【知道中国 267回】〇九・八・仲八
愛国教育基地探訪(22)
―「中国」は健在・・・なり


 平成19(2007)年4月末、愛国主義教育基地探訪に向うべく朝の成田を発ち北京へ。機内から空港ロビーに移ると、どこからともなく漂ってくるアンモニア臭。その先はトイレ。「これぞ中国」を実感した瞬間である。遠方に見えるは銀色の屋根を持つガラス張りの巨大な建造物。1年4ヶ月後に逼った北京オリンピックに向けて建設中の新ターミナルだ。

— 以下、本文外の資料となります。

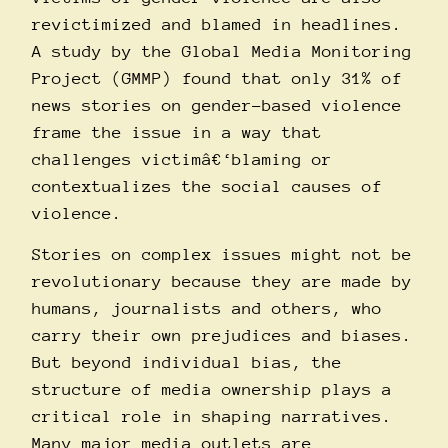
revictimized and blamed in headlines.
A study by the
Global Media Monitoring
Project (GMMP)
found that only 31% of
news stories on gender-based violence
frame the issue in a way that
challenges victimâ€‘blaming or
contextualizes the social causes of
violence.
Stories on complex issues might not be
revolutionary because they are made by
humans, journalists and others, who
carry their own prejudices and biases.
But beyond individual bias, the
structure of media ownership plays a
critical role in shaping narratives.
Many major media outlets are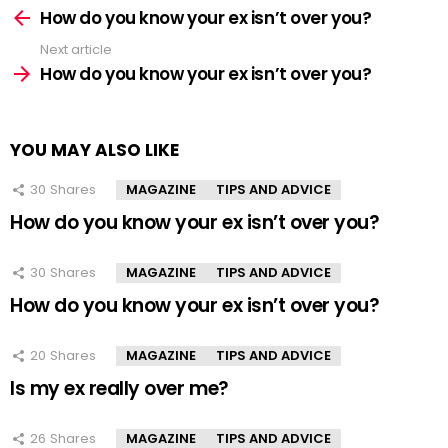
more
How do you know your ex isn’t over you?
Next article
How do you know your ex isn’t over you?
YOU MAY ALSO LIKE
30
Shares
MAGAZINE
TIPS AND ADVICE
How do you know your ex isn’t over you?
30
Shares
MAGAZINE
TIPS AND ADVICE
How do you know your ex isn’t over you?
20
Shares
MAGAZINE
TIPS AND ADVICE
Is my ex really over me?
26
Shares
MAGAZINE
TIPS AND ADVICE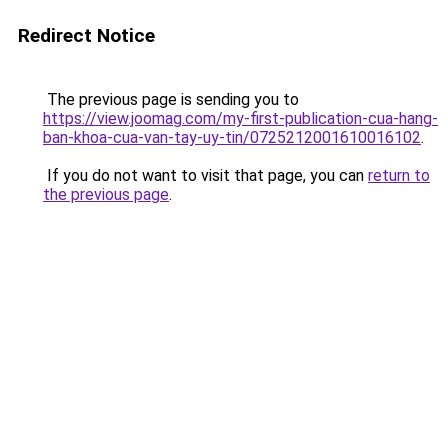
Redirect Notice
The previous page is sending you to
https://view.joomag.com/my-first-publication-cua-hang-
ban-khoa-cua-van-tay-uy-tin/0725212001610016102
.
If you do not want to visit that page, you can
return to
the previous page
.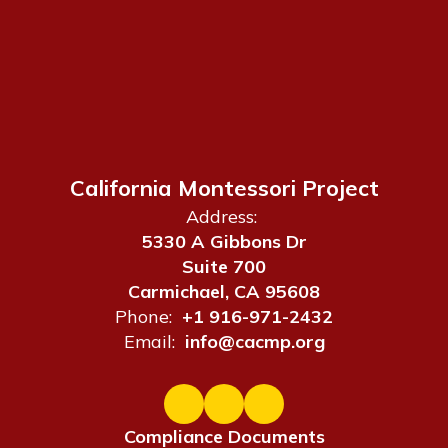
California Montessori Project
Address:
5330 A Gibbons Dr
Suite 700
Carmichael, CA 95608
Phone:
+1 916-971-2432
Email:
info@cacmp.org
Compliance Documents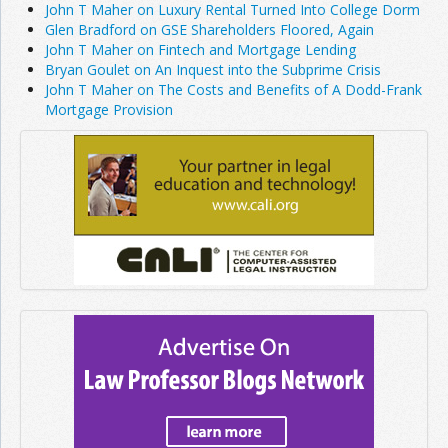
John T Maher on Luxury Rental Turned Into College Dorm
Glen Bradford on GSE Shareholders Floored, Again
John T Maher on Fintech and Mortgage Lending
Bryan Goulet on An Inquest into the Subprime Crisis
John T Maher on The Costs and Benefits of A Dodd-Frank
Mortgage Provision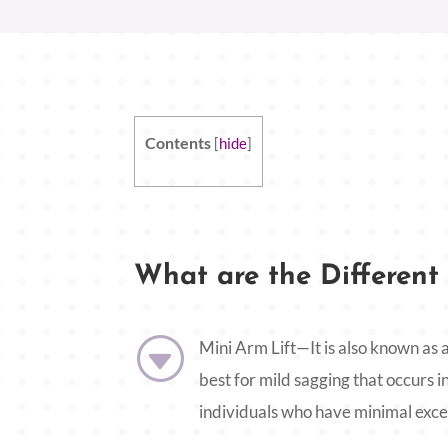
Contents
[
hide
]
What are the Different 
G
Mini Arm Lift—It is also known as a
best for mild sagging that occurs in
individuals who have minimal exces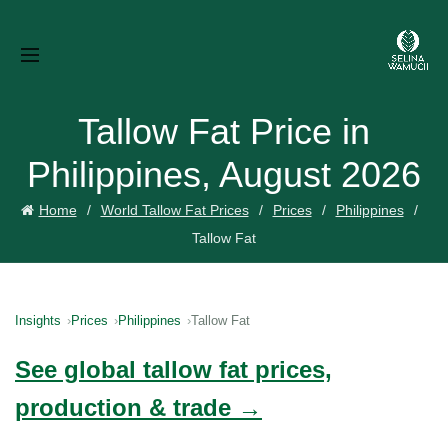
Tallow Fat Price in
Philippines, August 2026
Home
World Tallow Fat Prices
Prices
Philippines
Tallow Fat
Insights
Prices
Philippines
Tallow Fat
See global tallow fat prices,
production & trade →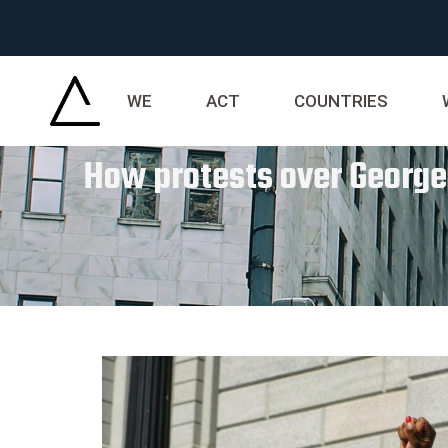
WE
ACT
COUNTRIES
How protests over George F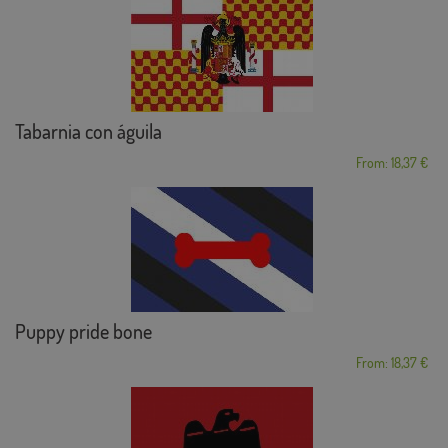
Tabarnia con águila
From: 18,37 €
Puppy pride bone
From: 18,37 €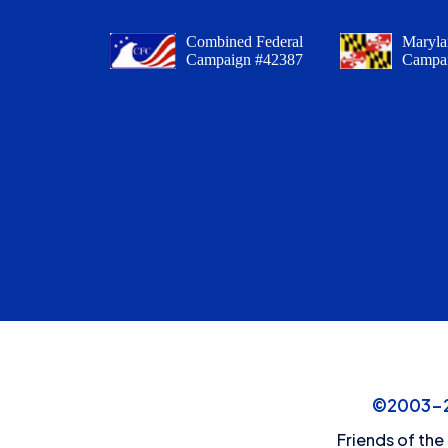
Combined Federal
Maryla
Campaign #42387
Campa
©2003-20
Friends of the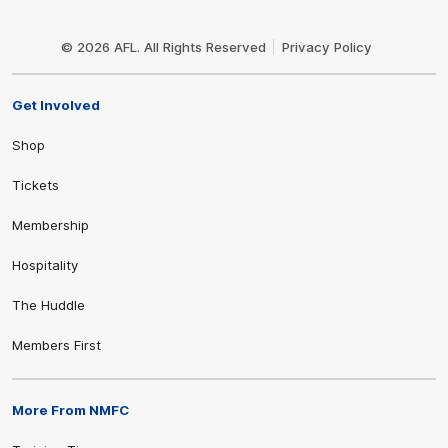
Club
Logo
© 2026 AFL. All Rights Reserved
Privacy Policy
Get Involved
Shop
Tickets
Membership
Hospitality
The Huddle
Members First
More From NMFC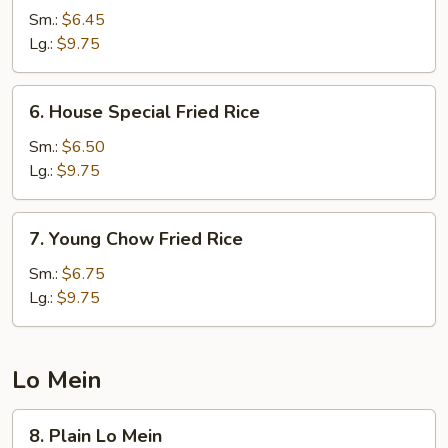
Fried
Sm.:
$6.45
Rice
Lg.:
$9.75
6.
6. House Special Fried Rice
House
Special
Sm.:
$6.50
Fried
Lg.:
$9.75
Rice
7.
7. Young Chow Fried Rice
Young
Chow
Sm.:
$6.75
Fried
Lg.:
$9.75
Rice
Lo Mein
8.
8. Plain Lo Mein
Plain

 空港ターミナルの外に出る。先ず目に飛び込んできたのがゴミ箱を漁っていた数人。地方から北京に出稼ぎにやってきたものの仕事にあぶれた農民工だろうか。ゴミの中からアルミの空き缶をより分け、手にしたビニール袋に入れている。目を転ずると、遠方には「為安全投資是最大幸福」と書かれた巨大な看板。安全な投資こそが最大の幸福といいたいのだろうが、看板の主は「他社はともかく、わが社は安全」と射幸心を煽る証券会社なのか。それとも横行する怪しげな投資ビジネスに手を焼く政府による“注意喚起”なのか。看板の手前のビルが視界を遮り、広告主の名前が読めない。いずれにせよ空港を一歩出た瞬間に目にした光景からだけでも、日本で日常的に伝えられていた「オリンピック景気に沸く北京」とは一味も二味も違った北京の姿を垣間見たように思えた。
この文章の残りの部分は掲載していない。